The police shootings occurring across the country, including the shooting of Jamar Clark in Minneapolis, have one thing in common: the resulting confusion as to when the use of deadly force constitutes a crime.

There is reason for confusion. The applicable law is complicated. Decisions handed down by the U.S. Supreme Court set standards for the lawful use of deadly force by police officers nationwide. Each state also has its own laws defining the potential crimes at issue, such as manslaughter or murder.

The Supreme Court rulings establish three key principles. First, a police officer has a right to use force in making an arrest, including deadly force. Second, deadly force is appropriate when the officer reasonably believes that the person to be arrested poses a threat of serious physical harm. Third, the assessment of reasonableness must allow for the fact "that officers often make split-second judgments — in circumstances that are often tense, uncertain and rapidly evolving."

The Supreme Court also has set out factors that cannot be considered. Subjective factors, such as an officer's possible racial bias, are not relevant (though it would be pertinent to a civil rights lawsuit). Nor does it matter if the threat could have been diffused if the officer had behaved differently prior to needing to use deadly force. The focus is entirely on the moment that deadly force was used.

Minnesota law also sets a high bar for prosecution of officers involved in the use of deadly force. Second-degree manslaughter, the crime most likely to be considered, applies to all Minnesotans — not just police. It requires proof of culpable negligence, which includes an element of recklessness that is difficult to prove in most situations.

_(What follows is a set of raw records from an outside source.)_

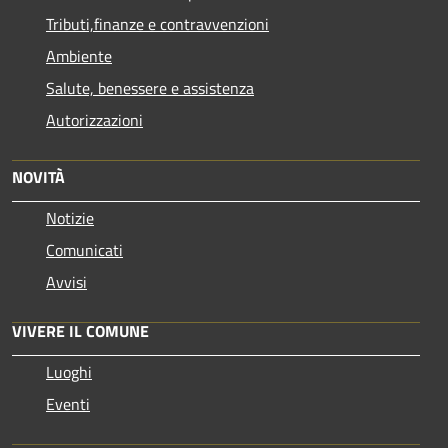
Tributi,finanze e contravvenzioni
Ambiente
Salute, benessere e assistenza
Autorizzazioni
NOVITÀ
Notizie
Comunicati
Avvisi
VIVERE IL COMUNE
Luoghi
Eventi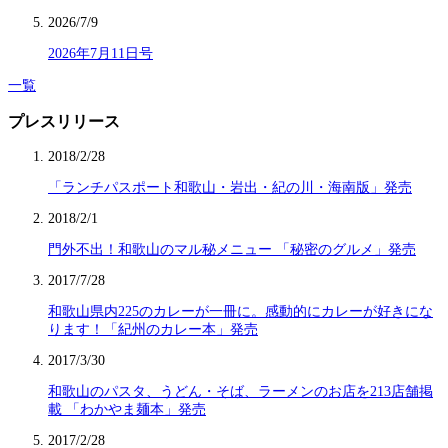
2026/7/9
2026年7月11日号
一覧
プレスリリース
2018/2/28
「ランチパスポート和歌山・岩出・紀の川・海南版」発売
2018/2/1
門外不出！和歌山のマル秘メニュー 「秘密のグルメ」発売
2017/7/28
和歌山県内225のカレーが一冊に。感動的にカレーが好きにな
ります！「紀州のカレー本」発売
2017/3/30
和歌山のパスタ、うどん・そば、ラーメンのお店を213店舗掲
載 「わかやま麺本」発売
2017/2/28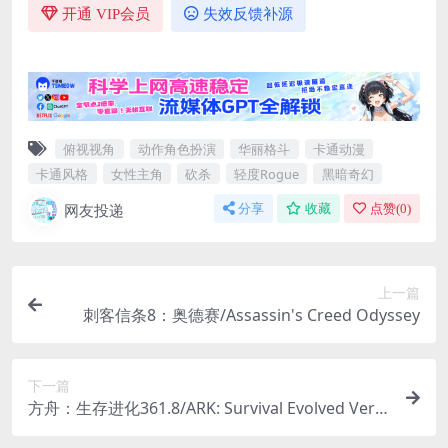
开通 VIP会员
失效反馈补源
俯视视角
动作角色扮演
华丽格斗
卡通动漫
卡通风格
女性主角
砍杀
轻度Rogue
黑暗奇幻
网友投递
分享
收藏
点赞(
0
)
上一篇
刺客信条8：奥德赛/Assassin's Creed Odyssey
下一篇
方舟：生存进化361.8/ARK: Survival Evolved Ver3
61.8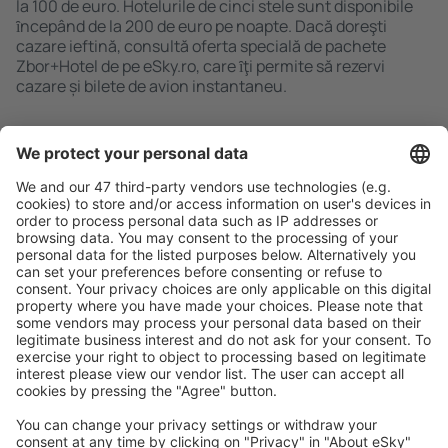
la 100 de euro. Hotelurile de cinci stele sunt disponibile
ȋncepând de la 200 de euro pe noapte. Dacă doreşti
cazare ieftină, consultă oferta specială de pachete
Zbor+Hotel de pe eSky.ro, care ȋţi permite să rezervi
cazare și bilete de avion instantaneu.
Caută rapid şi uşor
Ofertă adaptată aşteptărilor tale.
Planifică ȋn siguranţă
Rezervare fără griji cu opțiune gratuită de anulare.
Economiseşte mai mult
Prețuri atractive și oferte speciale pentru utilizatorii
conectați.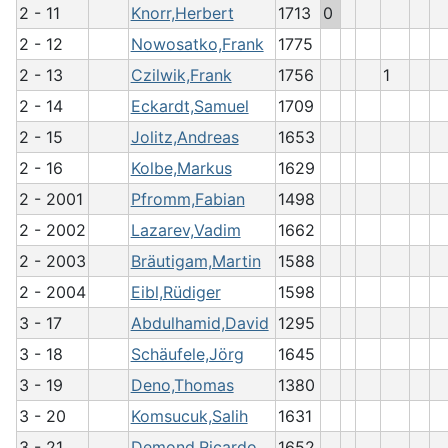
2 - 11
Knorr,Herbert
1713
0
2 - 12
Nowosatko,Frank
1775
2 - 13
Czilwik,Frank
1756
1
2 - 14
Eckardt,Samuel
1709
2 - 15
Jolitz,Andreas
1653
2 - 16
Kolbe,Markus
1629
2 - 2001
Pfromm,Fabian
1498
2 - 2002
Lazarev,Vadim
1662
2 - 2003
Bräutigam,Martin
1588
2 - 2004
Eibl,Rüdiger
1598
3 - 17
Abdulhamid,David
1295
3 - 18
Schäufele,Jörg
1645
3 - 19
Deno,Thomas
1380
3 - 20
Komsucuk,Salih
1631
3 - 21
Demond,Ricardo
1652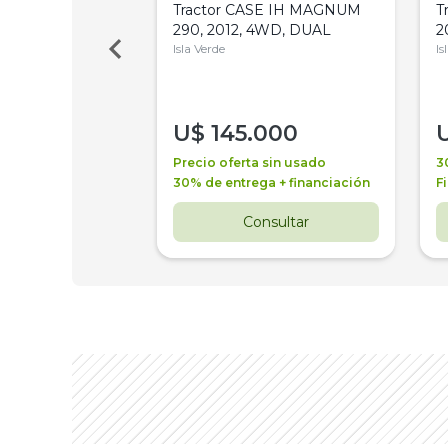
a Metalfor 7040,
Tractor CASE IH MAGNUM
T
Bot 32 Mts
290, 2012, 4WD, DUAL
2
Isla Verde
Is
000
U$
145.000
a + financiación
Precio oferta sin usado
3
 4 años
30% de entrega + financiación
F
nsultar
Consultar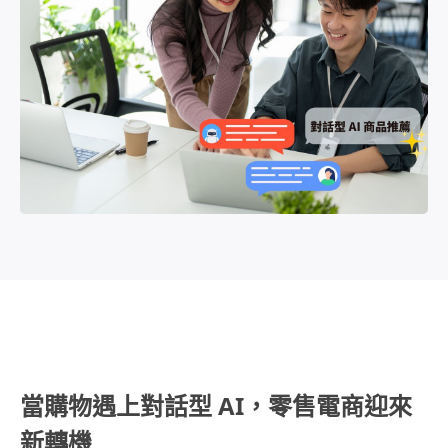
全渠道行銷顧客旅程
活動講座
公司介紹
Meta / Google 廣告最佳化
登入
部落格文章
合作夥伴
OmniSegment
AI 廣告優化模組
OmniBPM
資安防護
聯繫我們
人才招募
新聞專區
當購物遇上對話型 AI，零售電商迎來
新轉機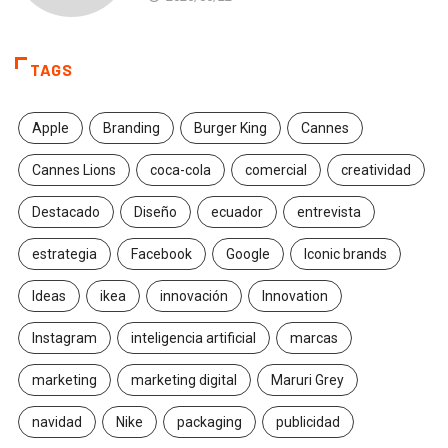
TAGS
Apple
Branding
Burger King
Cannes
Cannes Lions
coca-cola
comercial
creatividad
Destacado
Diseño
ecuador
entrevista
estrategia
Facebook
Google
Iconic brands
Ideas
ikea
innovación
Innovation
Instagram
inteligencia artificial
marcas
marketing
marketing digital
Maruri Grey
navidad
Nike
packaging
publicidad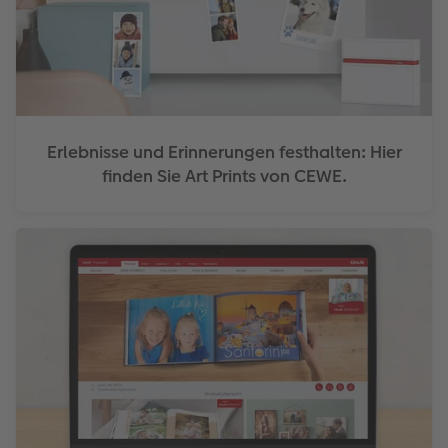
Erlebnisse und Erinnerungen festhalten: Hier
finden Sie Art Prints von CEWE.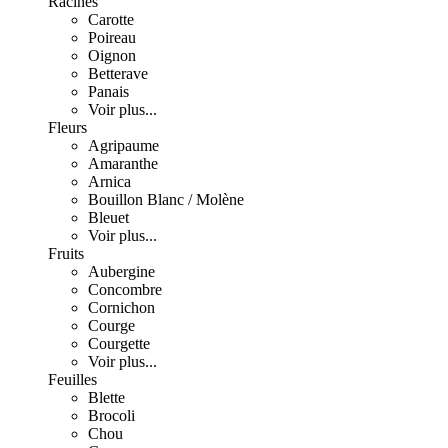
Racines
Carotte
Poireau
Oignon
Betterave
Panais
Voir plus...
Fleurs
Agripaume
Amaranthe
Arnica
Bouillon Blanc / Molène
Bleuet
Voir plus...
Fruits
Aubergine
Concombre
Cornichon
Courge
Courgette
Voir plus...
Feuilles
Blette
Brocoli
Chou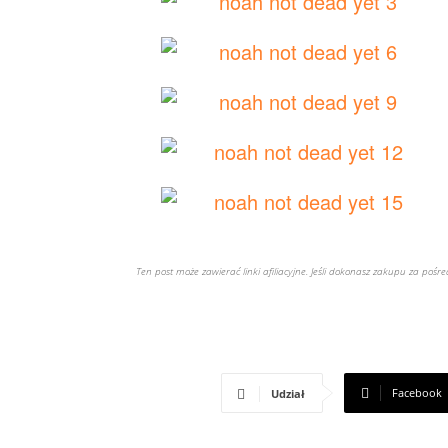
Ten post może zawierać linki afiliacyjne. Jeśli dokonasz zakupu za poś
Facebook
Udział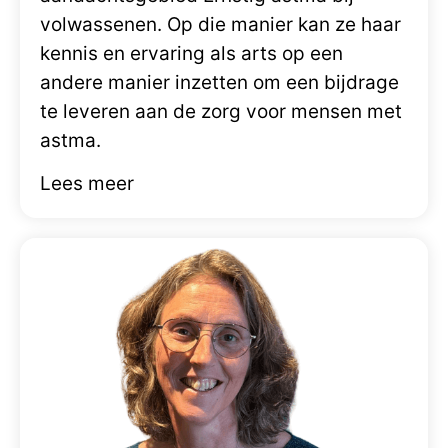
volwassenen. Op die manier kan ze haar
kennis en ervaring als arts op een
andere manier inzetten om een bijdrage
te leveren aan de zorg voor mensen met
astma.
Lees meer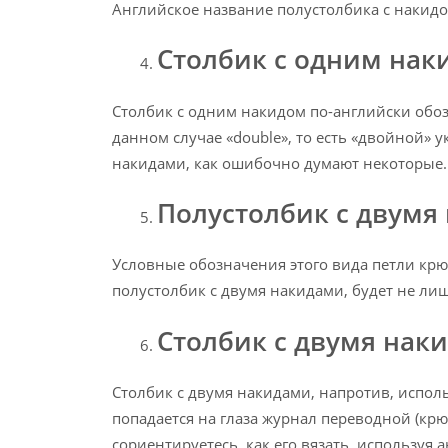
Английское название полустолбика с накид
Столбик с одним нак
Столбик с одним накидом по-английски обоз
данном случае «double», то есть «двойной» у
накидами, как ошибочно думают некоторые.
Полустолбик с двумя
Условные обозначения этого вида петли крючк
полустолбик с двумя накидами, будет не ли
Столбик с двумя нак
Столбик с двумя накидами, напротив, исполь
попадается на глаза журнал переводной (крюч
сориентируетесь, как его вязать, используя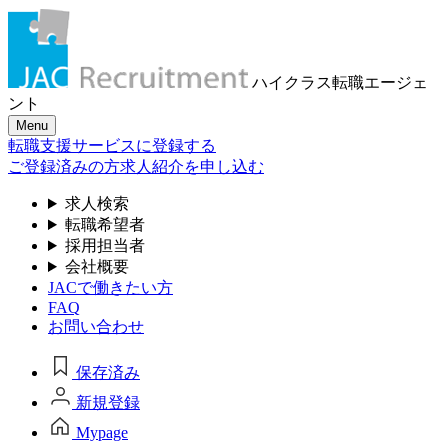
ハイクラス転職
エージェ
ント
Menu
転職支援サービスに登録する
ご登録済みの方
求人紹介を申し込む
求人検索
転職希望者
採用担当者
会社概要
JACで働きたい方
FAQ
お問い合わせ
保存済み
新規登録
Mypage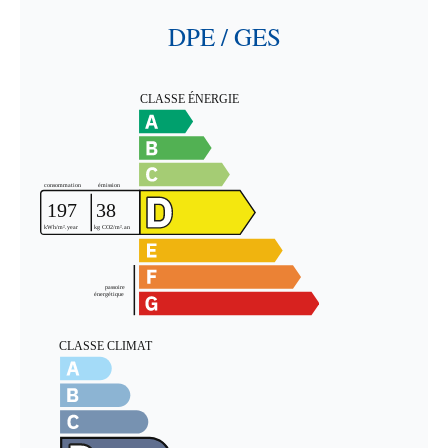
DPE / GES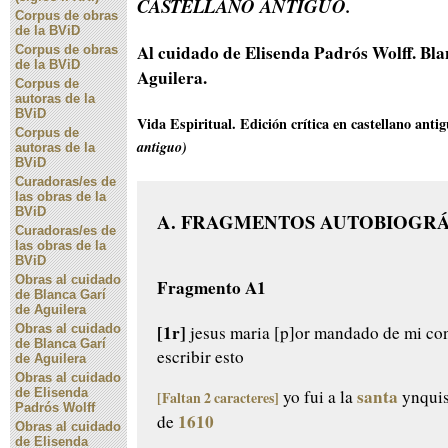
CASTELLANO ANTIGUO.
Corpus de obras
de la BViD
Al cuidado de Elisenda Padrós Wolff. Bla
Corpus de obras
de la BViD
Aguilera.
Corpus de
autoras de la
BViD
Vida Espiritual. Edición crítica en castellano anti
Corpus de
antiguo)
autoras de la
BViD
Curadoras/es de
las obras de la
BViD
A. FRAGMENTOS AUTOBIOGRÁ
Curadoras/es de
las obras de la
BViD
Obras al cuidado
Fragmento A1
de Blanca Garí
de Aguilera
[1r]
Obras al cuidado
jesus maria
[p]or mandado de mi co
de Blanca Garí
escribir esto
de Aguilera
Obras al cuidado
santa
de Elisenda
yo fui a la
ynquis
[Faltan 2 caracteres]
Padrós Wolff
1610
de
Obras al cuidado
de Elisenda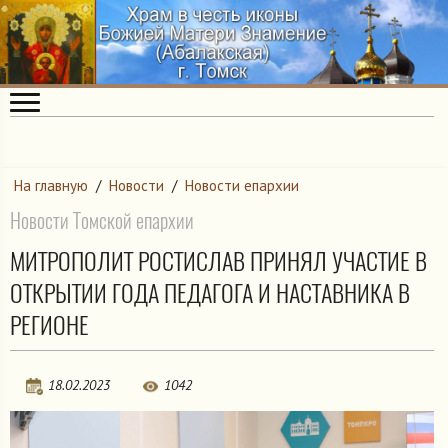
На главную
/
Новости
/
Новости епархии
Новости Томской епархии
МИТРОПОЛИТ РОСТИСЛАВ ПРИНЯЛ УЧАСТИЕ В
ОТКРЫТИИ ГОДА ПЕДАГОГА И НАСТАВНИКА В
РЕГИОНЕ
18.02.2023
1042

The law, in seeking a balance between public safety and individual rights, clearly tilts toward giving the police discretion to use force if necessary to make an arrest. And a prosecutor or a grand jury evaluating an officer's decision must follow the dictates of the U.S. Supreme Court and the state Legislature.

While the law may evolve over time, we believe that the immediate focus should be on developing strategies that reduce the need for force to be used. Police departments can and should develop de-escalation policies with that goal in mind — and ask for community input and assistance in their development. Training then is needed to implement the policies.

The Seattle Police Department recently adopted de-escalation guidelines, setting out strategies to be used when safe — and when time and circumstances permit — with the aim of obtaining the voluntary cooperation of people who otherwise would resist arrest or restraint.

Seattle's guidelines require officers to consider whether or not the subject's resistance is deliberate or possibly the product of mental impairments, language barriers or a behavioral crisis. Tactical options are identified, such as the officer moving to a safer position, using verbal techniques to calm an agitated subject and calling more officers to the scene, particularly those equipped with nonlethal tools.

De-escalation polices should not — in fact, cannot — limit the discretion that police officers have under the law to use deadly force when needed. Officer safety and the safety of the public at large must be protected. This will, on occasion, require the use of force.

At the same time, the community should have confidence that when police arrive at a scene like those coming to the nation's attention, they are directed and trained to calm the situation and seek voluntary compliance whenever that is possible.

Our hope is that we can all work together to achieve a higher level of trust between the police and the community, particularly people of color, by ensuring that the use of force, especially deadly force, is as rare as possible.

Former Hennepin County Attorney Tom Johnson and former Ramsey County Attorney Susan Gaertner both are now in private practice.